Stored dataset items:

┌──

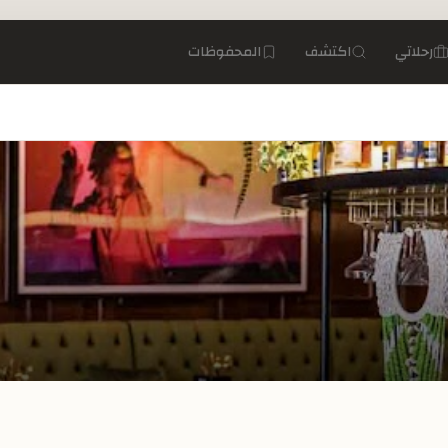
رحلاتي
اكتشف
المحفوظات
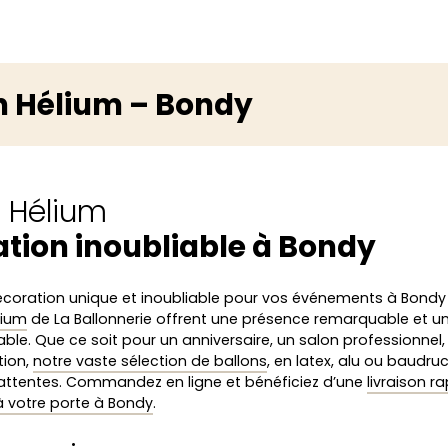
n Hélium – Bondy
s Hélium
tion inoubliable à Bondy
écoration unique et inoubliable pour vos événements à Bondy
lium
de La Ballonnerie offrent une présence remarquable et u
able. Que ce soit pour un anniversaire, un salon professionnel,
tion,
notre vaste sélection de ballons
, en latex, alu ou baudru
attentes. Commandez en ligne et bénéficiez d’une
livraison r
 votre porte à Bondy
.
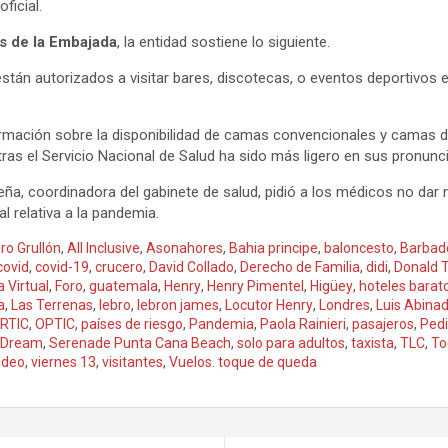
ficial.
s de la Embajada
, la entidad sostiene lo siguiente.
án autorizados a visitar bares, discotecas, o eventos deportivos en
rmación sobre la disponibilidad de camas convencionales y camas de
entras el Servicio Nacional de Salud ha sido más ligero en sus pronu
 Peña, coordinadora del gabinete de salud, pidió a los médicos no da
l relativa a la pandemia.
ro Grullón
,
All Inclusive
,
Asonahores
,
Bahia principe
,
baloncesto
,
Barbad
covid
,
covid-19
,
crucero
,
David Collado
,
Derecho de Familia
,
didi
,
Donald 
a Virtual
,
Foro
,
guatemala
,
Henry
,
Henry Pimentel
,
Higüey
,
hoteles barat
a
,
Las Terrenas
,
lebro
,
lebron james
,
Locutor Henry
,
Londres
,
Luis Abina
RTIC
,
OPTIC
,
países de riesgo
,
Pandemia
,
Paola Rainieri
,
pasajeros
,
Ped
aDream
,
Serenade Punta Cana Beach
,
solo para adultos
,
taxista
,
TLC
,
To
ideo
,
viernes 13
,
visitantes
,
Vuelos. toque de queda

└──

Assignment: The response must consist of the entries above exactly as they stand, minus any pictures.

Expected output:
رحلاتي
اكتشف
المحفوظات
n Hélium – Bondy
s Hélium
tion inoubliable à Bondy
écoration unique et inoubliable pour vos événements à Bondy
lium
de La Ballonnerie offrent une présence remarquable et u
able. Que ce soit pour un anniversaire, un salon professionnel,
tion,
notre vaste sélection de ballons
, en latex, alu ou baudru
attentes. Commandez en ligne et bénéficiez d’une
livraison r
 votre porte à Bondy
.
ficial.
s de la Embajada
, la entidad sostiene lo siguiente.
án autorizados a visitar bares, discotecas, o eventos deportivos en
rmación sobre la disponibilidad de camas convencionales y camas de
entras el Servicio Nacional de Salud ha sido más ligero en sus pronu
 Peña, coordinadora del gabinete de salud, pidió a los médicos no da
l relativa a la pandemia.
ro Grullón
,
All Inclusive
,
Asonahores
,
Bahia principe
,
baloncesto
,
Barbad
covid
,
covid-19
,
crucero
,
David Collado
,
Derecho de Familia
,
didi
,
Donald 
a Virtual
,
Foro
,
guatemala
,
Henry
,
Henry Pimentel
,
Higüey
,
hoteles barat
a
,
Las Terrenas
,
lebro
,
lebron james
,
Locutor Henry
,
Londres
,
Luis Abina
RTIC
,
OPTIC
,
países de riesgo
,
Pandemia
,
Paola Rainieri
,
pasajeros
,
Ped
aDream
,
Serenade Punta Cana Beach
,
solo para adultos
,
taxista
,
TLC
,
To
ideo
,
viernes 13
,
visitantes
,
Vuelos. toque de queda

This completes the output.